Modulating effect of ginseng saponins on heterologously expressed HERG currents in Xenopus oocytes¹

Ginseng, the root of Panax ginseng CA Meyer, has been used for more than 2 000 years as a general tonic and restorative agent. Ginseng saponins, also called ginsenosides, are one of the main molecular ingredients responsible for the actions of ginseng. Ginseng saponins have beneficial effects on cardiovascular functions^[1,2], including the antihypertensive effect^[3], the protective effect against ischemia/reperfusion injury^[4], the negative chronotropic and inotropic effects^[5], and the antiarrhythmic effect^[6,7].

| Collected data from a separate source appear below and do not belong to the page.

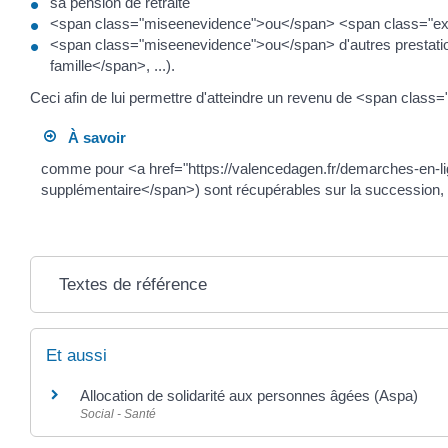
sa pension de retraite
<span class="miseenevidence">ou</span> <span class="expres
<span class="miseenevidence">ou</span> d'autres prestation
famille</span>, ...).
Ceci afin de lui permettre d'atteindre un revenu de <span class
À savoir
comme pour <a href="https://valencedagen.fr/demarches-en-l
supplémentaire</span>) sont récupérables sur la succession, 
Textes de référence
Et aussi
Allocation de solidarité aux personnes âgées (Aspa)
Social - Santé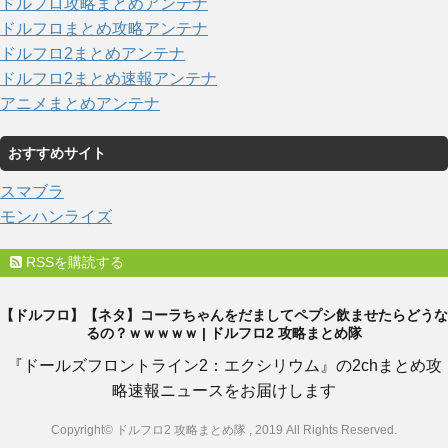
ドルフロ攻略まとめアンテナ
ドルフロまとめ攻略アンテナ
ドルフロ2まとめアンテナ
ドルフロ2まとめ速報アンテナ
アニメまとめアンテナ
おすすめサイト
スマブラ
モンハンライズ
RSSを購読する
【ドルフロ】【ネタ】コーラちゃんをだましてペプシ飲ませたらどうな
るの？ｗｗｗｗｗ | ドルフロ2 攻略まとめ隊
『ドールズフロントライン2：エクシリウム』の2chまとめ攻
略速報ニュースをお届けします
Copyright© ドルフロ2 攻略まとめ隊 , 2019 All Rights Reserved.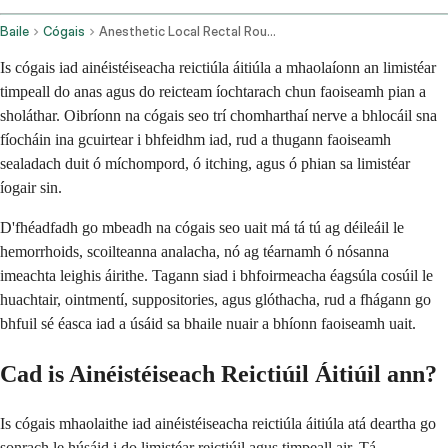
Baile
Cógais
Anesthetic Local Rectal Route
Is cógais iad ainéistéiseacha reictiúla áitiúla a mhaolaíonn an limistéar
timpeall do anas agus do reicteam íochtarach chun faoiseamh pian a
sholáthar. Oibríonn na cógais seo trí chomharthaí nerve a bhlocáil sna
fíocháin ina gcuirtear i bhfeidhm iad, rud a thugann faoiseamh
sealadach duit ó míchompord, ó itching, agus ó phian sa limistéar
íogair sin.
D'fhéadfadh go mbeadh na cógais seo uait má tá tú ag déileáil le
hemorrhoids, scoilteanna analacha, nó ag téarnamh ó nósanna
imeachta leighis áirithe. Tagann siad i bhfoirmeacha éagsúla cosúil le
huachtair, ointmentí, suppositories, agus glóthacha, rud a fhágann go
bhfuil sé éasca iad a úsáid sa bhaile nuair a bhíonn faoiseamh uait.
Cad is Ainéistéiseach Reictiúil Áitiúil ann?
Is cógais mhaolaithe iad ainéistéiseacha reictiúla áitiúla atá deartha go
sonrach le húsáid i do limistéar reictiúil agus timpeall air. Tá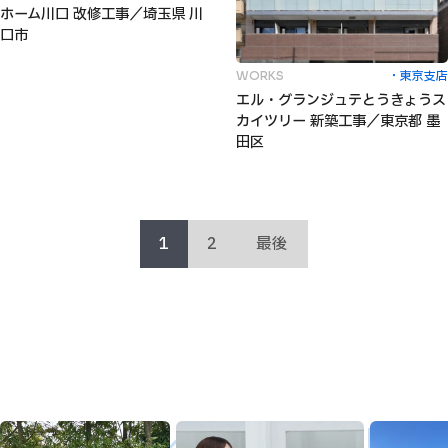
ホーム川口 改修工事／埼玉県 川
口市
東京支店
WORKS
エル・グランジュテとうきょうス
カイツリー 新築工事／東京都 墨
田区
1
2
最後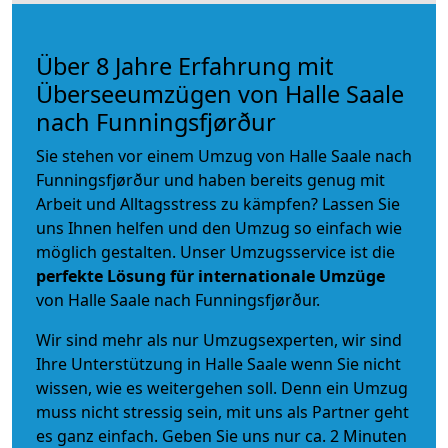
Über 8 Jahre Erfahrung mit
Überseeumzügen von Halle Saale
nach Funningsfjørður
Sie stehen vor einem Umzug von Halle Saale nach
Funningsfjørður und haben bereits genug mit
Arbeit und Alltagsstress zu kämpfen? Lassen Sie
uns Ihnen helfen und den Umzug so einfach wie
möglich gestalten. Unser Umzugsservice ist die
perfekte Lösung für internationale Umzüge
von Halle Saale nach Funningsfjørður.
Wir sind mehr als nur Umzugsexperten, wir sind
Ihre Unterstützung in Halle Saale wenn Sie nicht
wissen, wie es weitergehen soll. Denn ein Umzug
muss nicht stressig sein, mit uns als Partner geht
es ganz einfach. Geben Sie uns nur ca. 2 Minuten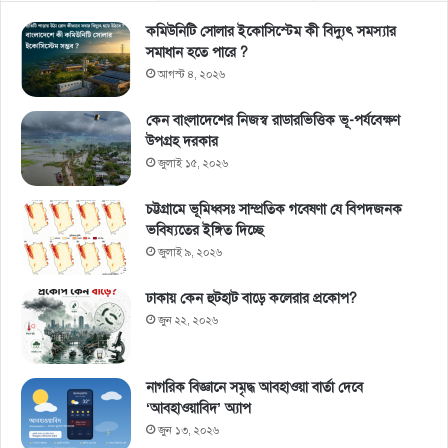
কমিউনিটি সোলার ইকোসিস্টেম কী বিদ্যুৎ সমস্যার
সমাধান হতে পারে ?
আগস্ট ৪, ২০২৬
কেন বাংলাদেশের নিজস্ব রাডারভিত্তিক ভূ-পর্যবেক্ষণ
উপগ্রহ দরকার
জুলাই ১৫, ২০২৬
চট্টগ্রামে ভূমিধ্বসঃ সাম্প্রতিক গবেষণা যে বিপদজনক
ভবিষ্যতের ইঙ্গিত দিচ্ছে
জুলাই ৯, ২০২৬
ঢাকায় কেন হুটহাট বাড়ে কলেরার প্রকোপ?
জুন ২২, ২০২৬
নাগরিক বিজ্ঞানে সমৃদ্ধ আবহাওয়া বার্তা দেবে
‘আবহাওয়াবিদ’ অ্যাপ
জুন ১৩, ২০২৬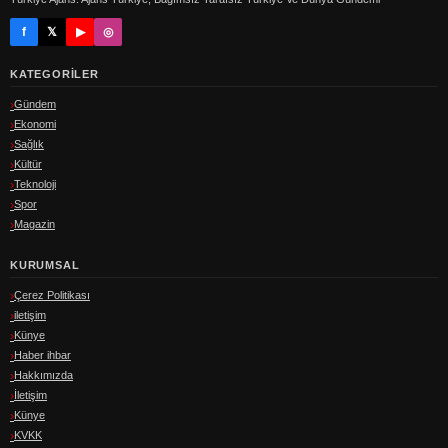
f
𝕏
▶
◎
KATEGORILER
Gündem
Ekonomi
Sağlık
Kültür
Teknoloji
Spor
Magazin
KURUMSAL
Çerez Politikası
iletişim
Künye
Haber ihbar
Hakkımızda
İletişim
Künye
KVKK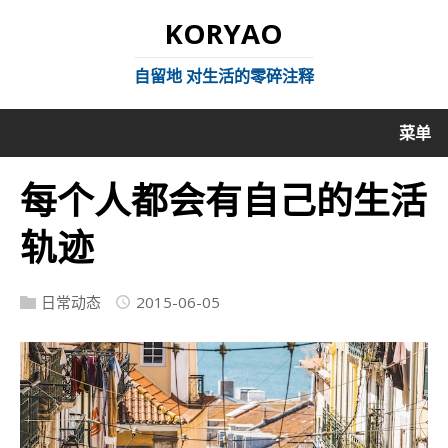
KORYAO
自留地 对生活的零碎注释
菜单
每个人都会有自己的生活
轨迹
日常动态
2015-06-05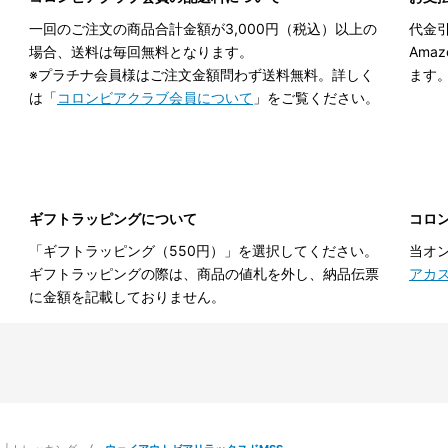
一回のご注文の商品合計金額が3,000円（税込）以上の
代金引
場合、送料は毎回無料となります。
Ama
※プラチナ会員様はご注文金額問わず送料無料。詳しく
ます
は「
コロンビアクラブ会員について
」をご覧ください。
ギフトラッピングについて
コロ
「ギフトラッピング（550円）」を選択してください。
当オ
ギフトラッピングの際は、商品の値札を外し、納品伝票
アカ
に金額を記載しておりません。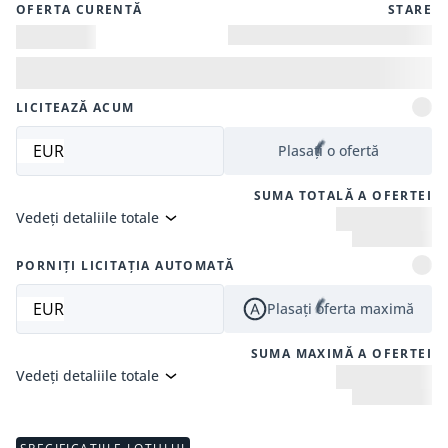
OFERTA CURENTĂ
STARE
LICITEAZĂ ACUM
EUR
Plasați o ofertă
SUMA TOTALĂ A OFERTEI
Vedeți detaliile totale
PORNIȚI LICITAȚIA AUTOMATĂ
EUR
Plasați oferta maximă
SUMA MAXIMĂ A OFERTEI
Vedeți detaliile totale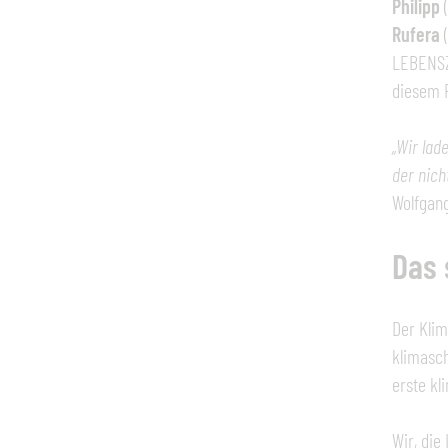
Philipp
(
Rufera
(
LEBENSZY
diesem 
„Wir lad
der nich
Wolfgang
Das 
Der Klim
klimasc
erste kl
Wir, die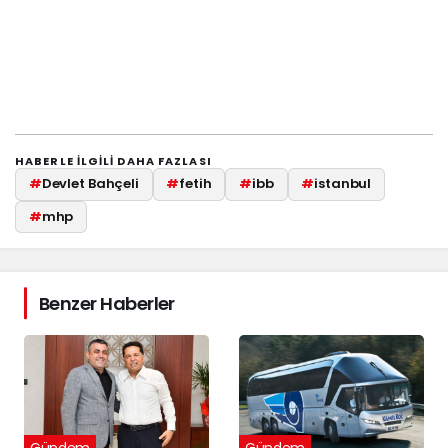
HABERLE ILGILI DAHA FAZLASI
#
Devlet Bahçeli
#
fetih
#
ibb
#
istanbul
#
mhp
Benzer Haberler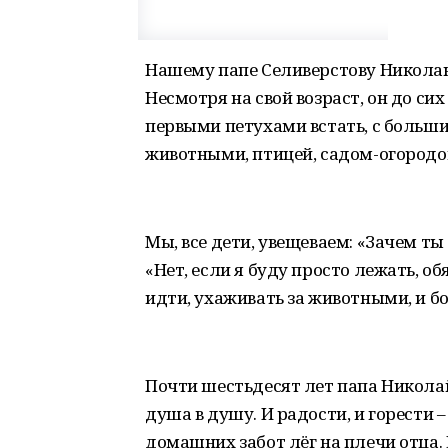
Нашему папе Селиверстову Николаю
Несмотря на свой возраст, он до сих
первыми петухами встать, с больш
животными, птицей, садом-огородо
Мы, все дети, увещеваем: «Зачем ты
«Нет, если я буду просто лежать, об
идти, ухаживать за животными, и б
Почти шестьдесят лет папа Никола
душа в душу. И радости, и горести –
домашних забот лёг на плечи отца.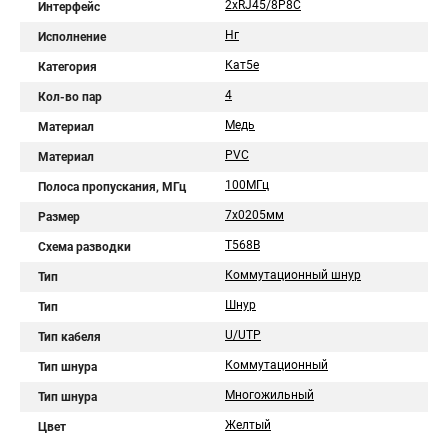
2хRJ45/8P8C
Интерфейс
Нг
Исполнение
Кат5е
Категория
4
Кол-во пар
Медь
Материал
PVC
Материал
100МГц
Полоса пропускания, МГц
7х0205мм
Размер
T568B
Схема разводки
Коммутационный шнур
Тип
Шнур
Тип
U/UTP
Тип кабеля
Коммутационный
Тип шнура
Многожильный
Тип шнура
Желтый
Цвет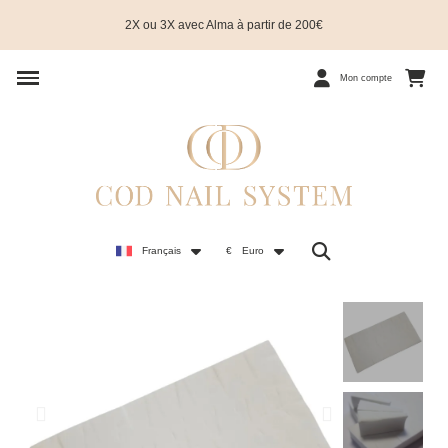
2X ou 3X avec Alma à partir de 200€
Mon compte
Français
€
Euro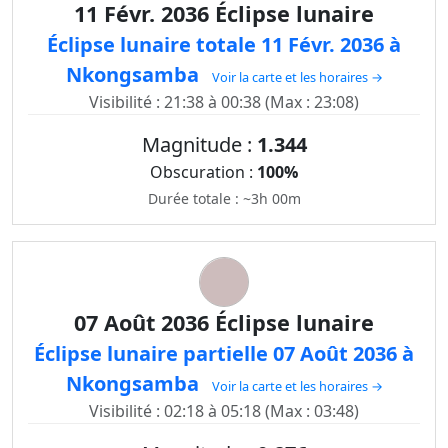
11 Févr. 2036 Éclipse lunaire
Éclipse lunaire totale 11 Févr. 2036 à
Nkongsamba
Voir la carte et les horaires →
Visibilité : 21:38 à 00:38 (Max : 23:08)
Magnitude :
1.344
Obscuration :
100%
Durée totale : ~3h 00m
07 Août 2036 Éclipse lunaire
Éclipse lunaire partielle 07 Août 2036 à
Nkongsamba
Voir la carte et les horaires →
Visibilité : 02:18 à 05:18 (Max : 03:48)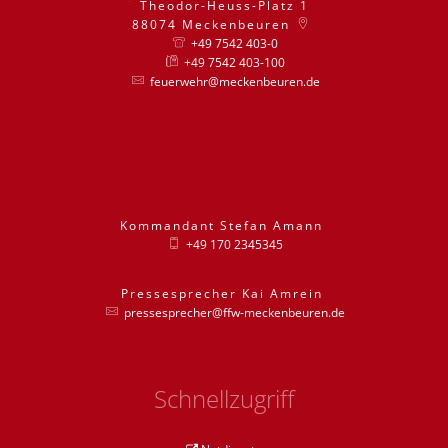
Theodor-Heuss-Platz 1
88074
Meckenbeuren
+49 7542 403-0
+49 7542 403-100
feuerwehr@meckenbeuren.de
Kommandant
Stefan
Amann
Kommandant St
+49 170 2345345
Pressesprecher
Kai
Amrein
Pressesprecher
pressesprecher@ffw-meckenbeuren.de
Schnellzugriff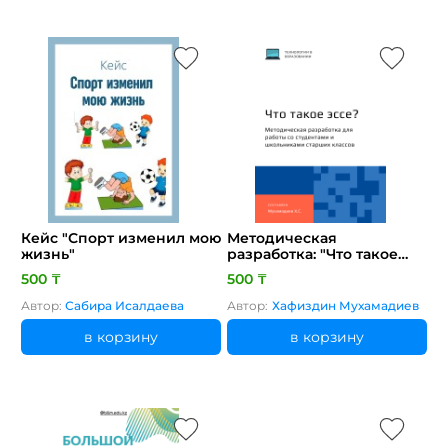
Кейс "Спорт изменил мою
Методическая
жизнь"
разработка: "Что такое
эссе?"
500 ₸
500 ₸
Автор:
Сабира Исалдаева
Автор:
Хафиздин Мухамадиев
в корзину
в корзину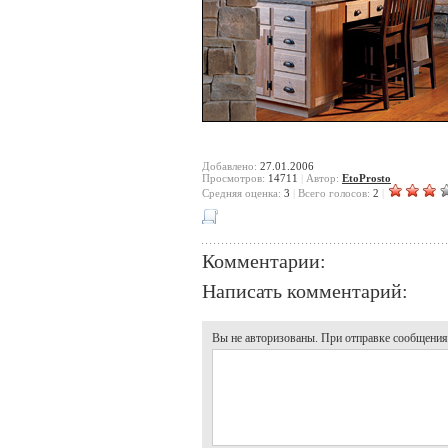
Добавлено:
27.01.2006
Просмотров:
14711
|
Автор:
EtoProsto
Cредняя оценка:
3
|
Всего голосов:
2
|
Комментарии:
Написать комментарий:
Вы не авторизованы. При отправке сообщения, 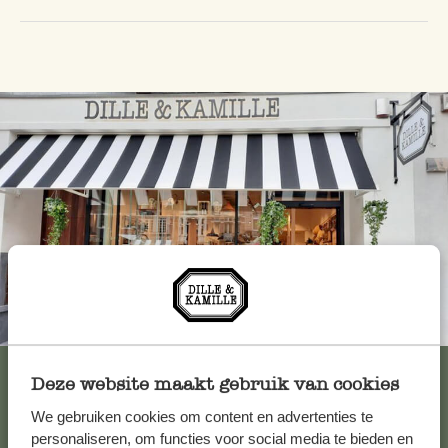
Immer in der Nähe
Alle 62 Geschäfte anzeigen
Deze website maakt gebruik van cookies
We gebruiken cookies om content en advertenties te
personaliseren, om functies voor social media te bieden en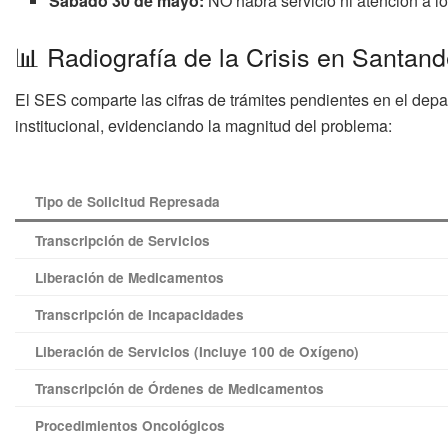
Sábado 30 de mayo:
NO habrá servicio ni atención a lo
📊 Radiografía de la Crisis en Santand
El SES comparte las cifras de trámites pendientes en el de
institucional, evidenciando la magnitud del problema
:
Tipo de Solicitud Represada
Transcripción de Servicios
Liberación de Medicamentos
Transcripción de Incapacidades
Liberación de Servicios (Incluye 100 de Oxígeno)
Transcripción de Órdenes de Medicamentos
Procedimientos Oncológicos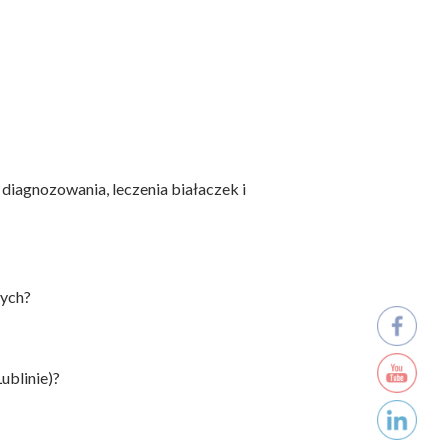
 diagnozowania, leczenia białaczek i
wych?
ublinie)?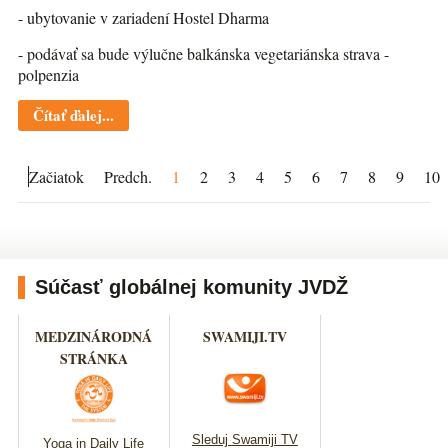
- ubytovanie v zariadení Hostel Dharma
- podávať sa bude výlučne balkánska vegetariánska strava -
polpenzia
Čítať ďalej...
Začiatok
Predch.
1
2
3
4
5
6
7
8
9
10
Súčasť globálnej komunity JVDŽ
MEDZINÁRODNÁ
SWAMIJI.TV
STRÁNKA
Sleduj Swamiji TV
Yoga in Daily Life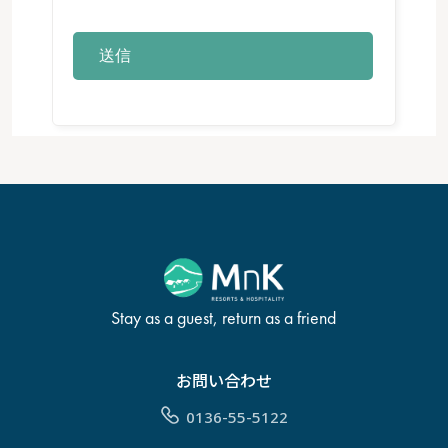
Stay as a guest, return as a friend
お問い合わせ
0136-55-5122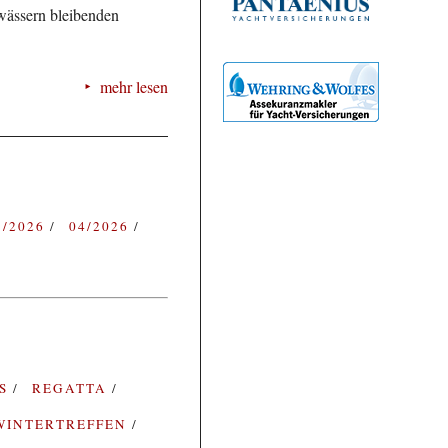
wässern bleibenden
mehr lesen
3/2026
04/2026
ES
REGATTA
WINTERTREFFEN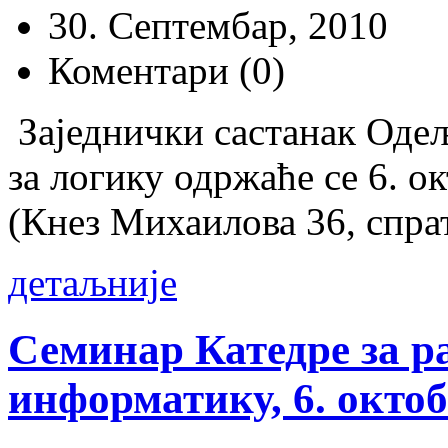
30. Септембар, 2010
Коментари (0)
Заједнички састанак Оде
за логику одржаће се 6. о
(Кнез Михаилова 36, спрат
детаљније
Семинар Катедре за р
информатику, 6. октоб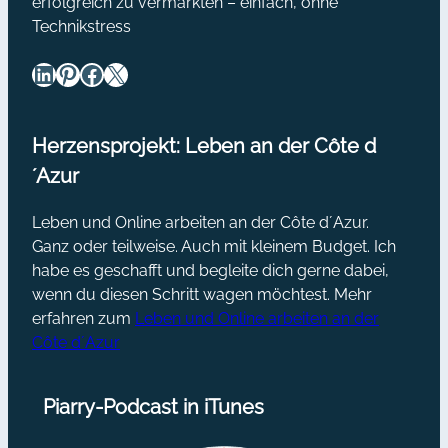
erfolgreich zu vermarkten – einfach, ohne
[Podcast]
Technikstress
LinkedIn
Pinterest
Facebook
X
Herzensprojekt: Leben an der Côte d
´Azur
Leben und Online arbeiten an der Côte d´Azur.
Ganz oder teilweise. Auch mit kleinem Budget. Ich
habe es geschafft und begleite dich gerne dabei,
wenn du diesen Schritt wagen möchtest. Mehr
erfahren zum
Leben und Online arbeiten an der
Côte d´Azur
Piarry-Podcast in iTunes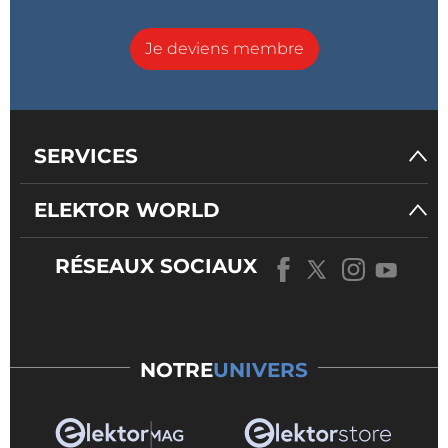
Je deviens membre
SERVICES
ELEKTOR WORLD
RÉSEAUX SOCIAUX
NOTRE
UNIVERS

The delayed rectifier K⁺ current is critical for repolarization of cardiac action potential^[8], which represents the sum of two components; the rapidly (I_Kr) and slowly activating components (I_Ks)^[9]. The human ether-a-go-go-related gene (HERG) is expressed in the heart of mammalian species including humans^[10]. It encodes the pore-forming subunit of I_Kr^[11,12], which initiates repolarization and terminates the plateau phase of the cardiac action potential. Heterologously expressed HERG currents share pharmacological and biophysical properties with I_Kr. It has been shown that channels formed by coexpression of MinK-related protein, MiRP1 and HERG resemble native cardiac I_Kr channels^[13]. Mutations in the HERG channel gene cause inherited long QT syndrome (LQT), a disorder of cardiac repolarization that predisposes affected individuals to lethal arrhythmias^[11,14]. Acquired LQT is far more common and is most often caused by commonly used medications blocking cardiac HERG channels^[15-18]. Thus I_Kr/HERG is especially relevant to both acquired and inherited forms of LQT^[19,20].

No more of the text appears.